This means you have to extend your concepts of brute-force and guessing to include determining which cleartext message is the correct one. If the message is that short, then indeed there is no way to determine from the message alone. Yet even this example gives us tons of info -- we know the attack won't come near midday or midnight, so we only have 2 times to prepare for an attack. This isn't as good as knowing exactly when, but it's better than having no idea of when.

This feels like a skill used by those who guess on tests.


It's not just two messages. The key (sometimes called a keystream) is as long as the message itself, so one can construct any message just by selecting the appropriate key and no information is revealed about whether or not this plaintext is correct.

An attacker may as well just try to guess the message directly and thus dispensing with the pointless process of guessing a keystream and XORing it with the ciphertext.

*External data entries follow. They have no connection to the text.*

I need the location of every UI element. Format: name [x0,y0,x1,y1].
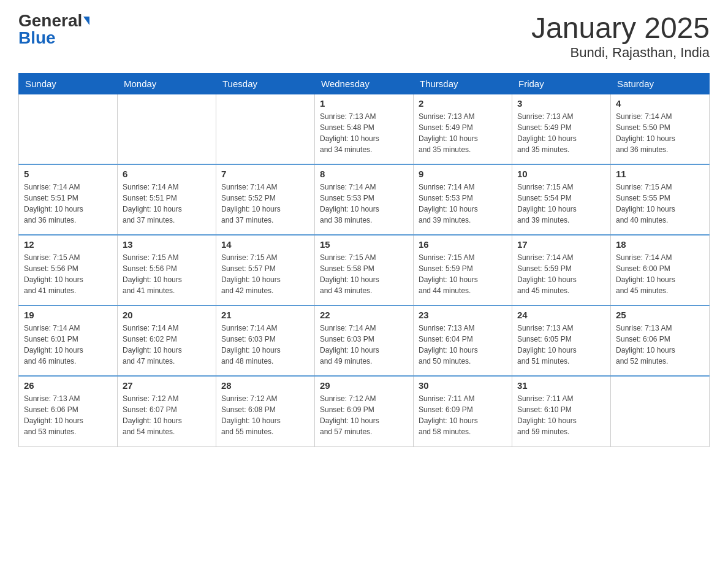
day-info: Sunrise: 7:14 AM Sunset: 5:51 PM Dayligh… [123,182,211,226]
calendar-cell [19,94,118,164]
day-info: Sunrise: 7:12 AM Sunset: 6:09 PM Dayligh… [320,393,408,437]
day-number: 14 [221,239,309,250]
day-info: Sunrise: 7:13 AM Sunset: 5:49 PM Dayligh… [419,111,507,155]
day-number: 9 [419,169,507,179]
day-number: 13 [123,239,211,250]
day-number: 11 [616,169,704,179]
calendar-cell: 11Sunrise: 7:15 AM Sunset: 5:55 PM Dayli… [611,164,710,235]
day-number: 15 [320,239,408,250]
weekday-header-friday: Friday [512,73,611,94]
day-number: 17 [517,239,605,250]
weekday-header-tuesday: Tuesday [216,73,315,94]
day-info: Sunrise: 7:13 AM Sunset: 6:04 PM Dayligh… [419,323,507,367]
day-info: Sunrise: 7:15 AM Sunset: 5:54 PM Dayligh… [517,182,605,226]
day-number: 19 [24,310,112,320]
logo: General Blue [18,12,89,47]
day-info: Sunrise: 7:15 AM Sunset: 5:56 PM Dayligh… [24,252,112,296]
day-number: 27 [123,380,211,391]
day-info: Sunrise: 7:13 AM Sunset: 6:06 PM Dayligh… [616,323,704,367]
day-number: 2 [419,98,507,109]
day-number: 8 [320,169,408,179]
weekday-header-thursday: Thursday [414,73,512,94]
day-info: Sunrise: 7:15 AM Sunset: 5:56 PM Dayligh… [123,252,211,296]
day-number: 23 [419,310,507,320]
day-info: Sunrise: 7:14 AM Sunset: 5:53 PM Dayligh… [419,182,507,226]
day-info: Sunrise: 7:14 AM Sunset: 5:52 PM Dayligh… [221,182,309,226]
day-number: 12 [24,239,112,250]
calendar-title: January 2025 [531,12,710,45]
calendar-cell: 19Sunrise: 7:14 AM Sunset: 6:01 PM Dayli… [19,305,118,376]
day-info: Sunrise: 7:15 AM Sunset: 5:57 PM Dayligh… [221,252,309,296]
day-info: Sunrise: 7:15 AM Sunset: 5:58 PM Dayligh… [320,252,408,296]
calendar-cell: 12Sunrise: 7:15 AM Sunset: 5:56 PM Dayli… [19,235,118,305]
calendar-cell: 7Sunrise: 7:14 AM Sunset: 5:52 PM Daylig… [216,164,315,235]
calendar-subtitle: Bundi, Rajasthan, India [531,45,710,61]
day-number: 16 [419,239,507,250]
calendar-cell: 26Sunrise: 7:13 AM Sunset: 6:06 PM Dayli… [19,376,118,446]
day-info: Sunrise: 7:14 AM Sunset: 6:01 PM Dayligh… [24,323,112,367]
day-number: 5 [24,169,112,179]
day-number: 24 [517,310,605,320]
day-number: 22 [320,310,408,320]
calendar-cell: 20Sunrise: 7:14 AM Sunset: 6:02 PM Dayli… [118,305,216,376]
weekday-header-wednesday: Wednesday [315,73,414,94]
weekday-header-saturday: Saturday [611,73,710,94]
calendar-cell [611,376,710,446]
day-info: Sunrise: 7:14 AM Sunset: 6:03 PM Dayligh… [320,323,408,367]
calendar-cell: 1Sunrise: 7:13 AM Sunset: 5:48 PM Daylig… [315,94,414,164]
day-info: Sunrise: 7:12 AM Sunset: 6:07 PM Dayligh… [123,393,211,437]
calendar-cell: 4Sunrise: 7:14 AM Sunset: 5:50 PM Daylig… [611,94,710,164]
calendar-cell: 27Sunrise: 7:12 AM Sunset: 6:07 PM Dayli… [118,376,216,446]
calendar-cell: 30Sunrise: 7:11 AM Sunset: 6:09 PM Dayli… [414,376,512,446]
day-number: 28 [221,380,309,391]
calendar-table: SundayMondayTuesdayWednesdayThursdayFrid… [18,73,710,447]
calendar-cell: 18Sunrise: 7:14 AM Sunset: 6:00 PM Dayli… [611,235,710,305]
calendar-week-row: 26Sunrise: 7:13 AM Sunset: 6:06 PM Dayli… [19,376,710,446]
calendar-cell: 24Sunrise: 7:13 AM Sunset: 6:05 PM Dayli… [512,305,611,376]
day-info: Sunrise: 7:15 AM Sunset: 5:59 PM Dayligh… [419,252,507,296]
day-number: 31 [517,380,605,391]
logo-general-text: General [18,12,82,29]
calendar-cell: 15Sunrise: 7:15 AM Sunset: 5:58 PM Dayli… [315,235,414,305]
day-number: 3 [517,98,605,109]
calendar-cell: 25Sunrise: 7:13 AM Sunset: 6:06 PM Dayli… [611,305,710,376]
calendar-week-row: 12Sunrise: 7:15 AM Sunset: 5:56 PM Dayli… [19,235,710,305]
day-number: 29 [320,380,408,391]
day-info: Sunrise: 7:14 AM Sunset: 5:53 PM Dayligh… [320,182,408,226]
logo-blue-text: Blue [18,29,56,47]
day-info: Sunrise: 7:14 AM Sunset: 6:00 PM Dayligh… [616,252,704,296]
calendar-cell: 29Sunrise: 7:12 AM Sunset: 6:09 PM Dayli… [315,376,414,446]
day-info: Sunrise: 7:11 AM Sunset: 6:09 PM Dayligh… [419,393,507,437]
day-number: 6 [123,169,211,179]
day-info: Sunrise: 7:14 AM Sunset: 5:59 PM Dayligh… [517,252,605,296]
calendar-cell: 2Sunrise: 7:13 AM Sunset: 5:49 PM Daylig… [414,94,512,164]
calendar-cell: 13Sunrise: 7:15 AM Sunset: 5:56 PM Dayli… [118,235,216,305]
calendar-cell: 31Sunrise: 7:11 AM Sunset: 6:10 PM Dayli… [512,376,611,446]
weekday-header-monday: Monday [118,73,216,94]
day-number: 18 [616,239,704,250]
calendar-cell: 6Sunrise: 7:14 AM Sunset: 5:51 PM Daylig… [118,164,216,235]
day-number: 4 [616,98,704,109]
calendar-cell: 9Sunrise: 7:14 AM Sunset: 5:53 PM Daylig… [414,164,512,235]
day-info: Sunrise: 7:13 AM Sunset: 5:48 PM Dayligh… [320,111,408,155]
title-section: January 2025 Bundi, Rajasthan, India [531,12,710,61]
day-number: 10 [517,169,605,179]
calendar-week-row: 1Sunrise: 7:13 AM Sunset: 5:48 PM Daylig… [19,94,710,164]
calendar-cell: 16Sunrise: 7:15 AM Sunset: 5:59 PM Dayli… [414,235,512,305]
calendar-cell: 21Sunrise: 7:14 AM Sunset: 6:03 PM Dayli… [216,305,315,376]
day-number: 20 [123,310,211,320]
day-number: 30 [419,380,507,391]
calendar-cell: 5Sunrise: 7:14 AM Sunset: 5:51 PM Daylig… [19,164,118,235]
calendar-cell: 10Sunrise: 7:15 AM Sunset: 5:54 PM Dayli… [512,164,611,235]
calendar-cell: 17Sunrise: 7:14 AM Sunset: 5:59 PM Dayli… [512,235,611,305]
calendar-cell: 23Sunrise: 7:13 AM Sunset: 6:04 PM Dayli… [414,305,512,376]
calendar-cell: 22Sunrise: 7:14 AM Sunset: 6:03 PM Dayli… [315,305,414,376]
day-number: 26 [24,380,112,391]
day-info: Sunrise: 7:12 AM Sunset: 6:08 PM Dayligh… [221,393,309,437]
day-info: Sunrise: 7:11 AM Sunset: 6:10 PM Dayligh… [517,393,605,437]
day-number: 21 [221,310,309,320]
day-info: Sunrise: 7:14 AM Sunset: 5:50 PM Dayligh… [616,111,704,155]
weekday-header-row: SundayMondayTuesdayWednesdayThursdayFrid… [19,73,710,94]
day-info: Sunrise: 7:13 AM Sunset: 6:06 PM Dayligh… [24,393,112,437]
day-number: 7 [221,169,309,179]
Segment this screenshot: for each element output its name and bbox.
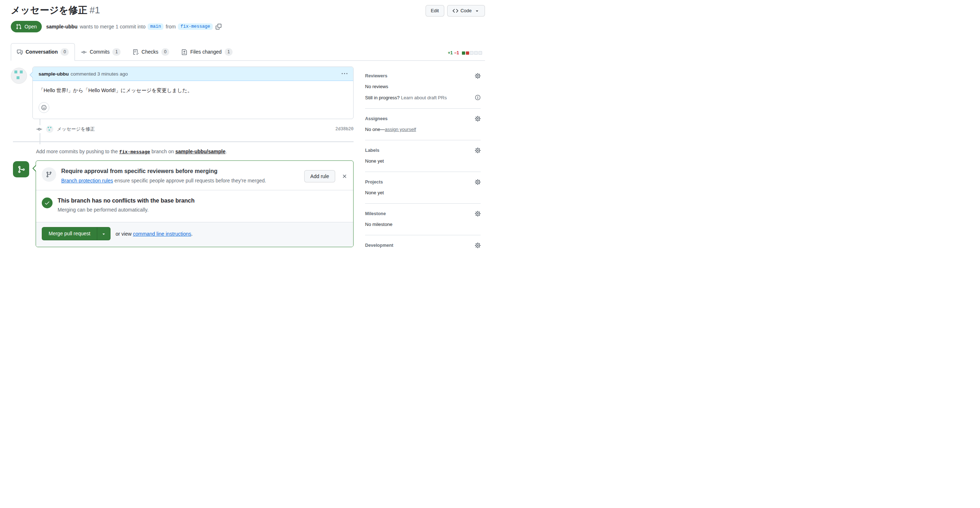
sidebar: Reviewers No reviews Still in progress? …: [365, 67, 480, 254]
sidebar-section-labels: Labels None yet: [365, 140, 480, 172]
labels-value: None yet: [365, 158, 480, 164]
comment-text: 「Hello 世界!」から「Hello World!」にメッセージを変更しました…: [38, 87, 192, 93]
pr-author[interactable]: sample-ubbu: [46, 24, 77, 30]
sidebar-section-projects: Projects None yet: [365, 172, 480, 204]
diffstat[interactable]: +1 −1: [448, 50, 482, 60]
pr-meta-text: sample-ubbu wants to merge 1 commit into…: [46, 24, 221, 30]
pr-header: メッセージを修正#1 Edit Code Open sample-ubbu wa…: [11, 4, 485, 32]
triangle-down-icon: [101, 231, 106, 237]
milestone-header[interactable]: Milestone: [365, 211, 480, 217]
commit-sha-link[interactable]: 2d38b20: [336, 127, 353, 132]
diffstat-block-added: [462, 51, 465, 55]
merge-box: Require approval from specific reviewers…: [36, 160, 353, 247]
diffstat-block-neutral: [470, 51, 473, 55]
kebab-icon: [342, 71, 347, 77]
sidebar-section-development: Development: [365, 235, 480, 254]
tab-commits[interactable]: Commits 1: [75, 43, 127, 61]
from-text: from: [165, 24, 176, 30]
merge-pull-request-button[interactable]: Merge pull request: [42, 227, 111, 240]
gear-icon[interactable]: [475, 179, 480, 185]
x-icon: [342, 173, 347, 179]
labels-header[interactable]: Labels: [365, 148, 480, 153]
branch-protection-rule-banner: Require approval from specific reviewers…: [36, 161, 353, 190]
merge-options-caret[interactable]: [97, 227, 110, 240]
merge-status: This branch has no conflicts with the ba…: [36, 190, 353, 222]
command-line-instructions-link[interactable]: command line instructions: [133, 231, 191, 237]
rule-description: ensure specific people approve pull requ…: [113, 178, 266, 184]
diffstat-additions: +1: [448, 50, 453, 56]
base-branch-label[interactable]: main: [148, 24, 164, 30]
pull-request-page: メッセージを修正#1 Edit Code Open sample-ubbu wa…: [0, 0, 490, 254]
gear-icon[interactable]: [475, 73, 480, 79]
smiley-icon: [41, 105, 47, 110]
merge-status-subtitle: Merging can be performed automatically.: [57, 207, 195, 213]
diffstat-block-neutral: [479, 51, 482, 55]
add-rule-button[interactable]: Add rule: [304, 170, 335, 183]
git-commit-icon: [37, 125, 42, 133]
projects-value: None yet: [365, 190, 480, 195]
pr-tabnav: Conversation 0 Commits 1 Checks 0 Files …: [11, 43, 485, 61]
copy-icon: [216, 24, 221, 30]
comment-author[interactable]: sample-ubbu: [38, 71, 69, 77]
head-branch-label[interactable]: fix-message: [178, 24, 213, 30]
comment-meta: commented 3 minutes ago: [70, 71, 128, 77]
assign-yourself-link[interactable]: assign yourself: [385, 127, 416, 132]
pr-title-text: メッセージを修正: [11, 5, 88, 16]
gear-icon[interactable]: [475, 211, 480, 217]
push-hint-repo-link[interactable]: sample-ubbu/sample: [175, 149, 225, 154]
pr-meta-row: Open sample-ubbu wants to merge 1 commit…: [11, 21, 485, 32]
timeline-divider: [13, 141, 353, 142]
projects-header[interactable]: Projects: [365, 179, 480, 185]
git-commit-icon: [81, 49, 87, 55]
commit-message-link[interactable]: メッセージを修正: [57, 126, 95, 132]
git-merge-icon: [13, 161, 29, 177]
check-icon: [42, 197, 52, 208]
learn-about-draft-prs-link[interactable]: Learn about draft PRs: [401, 95, 447, 100]
branch-protection-rules-link[interactable]: Branch protection rules: [61, 178, 113, 184]
sidebar-section-reviewers: Reviewers No reviews Still in progress? …: [365, 67, 480, 109]
merge-status-title: This branch has no conflicts with the ba…: [57, 197, 195, 204]
copy-branch-button[interactable]: [216, 24, 221, 30]
gear-icon[interactable]: [475, 116, 480, 122]
comment-options-button[interactable]: [342, 71, 347, 77]
dismiss-rule-button[interactable]: [342, 173, 347, 179]
checklist-icon: [133, 49, 138, 55]
discussion-timeline: sample-ubbu commented 3 minutes ago 「Hel…: [11, 67, 353, 254]
gear-icon[interactable]: [475, 148, 480, 153]
pr-state-badge: Open: [11, 21, 42, 32]
push-hint: Add more commits by pushing to the fix-m…: [36, 149, 353, 155]
pr-number: #1: [90, 5, 100, 16]
diffstat-block-neutral: [474, 51, 478, 55]
development-header[interactable]: Development: [365, 243, 480, 248]
edit-button[interactable]: Edit: [426, 5, 444, 17]
tab-counter: 0: [161, 48, 170, 56]
tab-counter: 0: [60, 48, 69, 56]
code-icon: [453, 8, 458, 14]
file-diff-icon: [181, 49, 187, 55]
tab-counter: 1: [112, 48, 121, 56]
push-hint-branch: fix-message: [119, 149, 150, 155]
page-title: メッセージを修正#1: [11, 4, 100, 17]
pr-action-text: wants to merge 1 commit into: [80, 24, 145, 30]
avatar[interactable]: [46, 125, 53, 133]
assignees-value: No one—assign yourself: [365, 127, 480, 132]
sidebar-section-assignees: Assignees No one—assign yourself: [365, 109, 480, 140]
assignees-header[interactable]: Assignees: [365, 116, 480, 122]
draft-hint-text: Still in progress?: [365, 95, 399, 100]
rule-title: Require approval from specific reviewers…: [61, 168, 266, 175]
avatar[interactable]: [11, 68, 27, 84]
header-actions: Edit Code: [426, 5, 485, 17]
git-branch-icon: [42, 167, 56, 182]
reviewers-header[interactable]: Reviewers: [365, 73, 480, 79]
code-button[interactable]: Code: [447, 5, 485, 17]
cli-instructions-text: or view command line instructions.: [116, 231, 192, 237]
tab-files-changed[interactable]: Files changed 1: [175, 43, 239, 61]
gear-icon[interactable]: [475, 243, 480, 248]
tab-checks[interactable]: Checks 0: [127, 43, 175, 61]
add-reaction-button[interactable]: [38, 102, 49, 113]
reviewers-value: No reviews: [365, 84, 480, 89]
sidebar-section-milestone: Milestone No milestone: [365, 204, 480, 235]
milestone-value: No milestone: [365, 222, 480, 227]
tab-conversation[interactable]: Conversation 0: [11, 43, 75, 61]
merge-actions: Merge pull request or view command line …: [36, 222, 353, 247]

This is the feature of One Time Pads that gives them a kind of provable security that is not possible to prove for any system in which the key shorter than the message.


There has to be a way. This is just a signal with an approximately equal amount of noise intentionally applied to it.


You're making a fool of yourself. Try again to look at the basic concept. For EVERY POSSIBLE cleartext of the correct length, there is a key that decodes your ciphertext to it. Every. Possible. Cleartext.

Pick whatever method you use to decide if a cleartext 'makes sense'. EVERY POSSIBLE message that fits your criteria will be output during the brute forcing process.

You don't seem to realize just how nigh-infinite the number of different keys there are. If I give you a kilobyte blob of one-time-pad data, it could be any [sub-minute-long] sentence that has ever been spoken or ever will be spoken in the history of the human race, in any language.

.

I can explain it a different way, that will explain how you can kill the signal. Okay so the original message has 0s and 1s.

1. What happens if we take a 1 and have a 50% chance of flipping it: we get a 0 50% of the time and a 1 50% of the time.

2. What happens if we take a 0 and have a 50% chance of flipping it: we get a 0 50% of the time and a 1 50% of the time.

3. What happens if we know someone had a 0 or 1 and had a 50% chance of flipping it: we get a 0 50% of the time and a 1 50% of the time.

4. What happens when we try to figure out the original bit: Well both 0 and 1 have the same output, so it is fundamentally impossible to figure it out without knowing if they flipped it.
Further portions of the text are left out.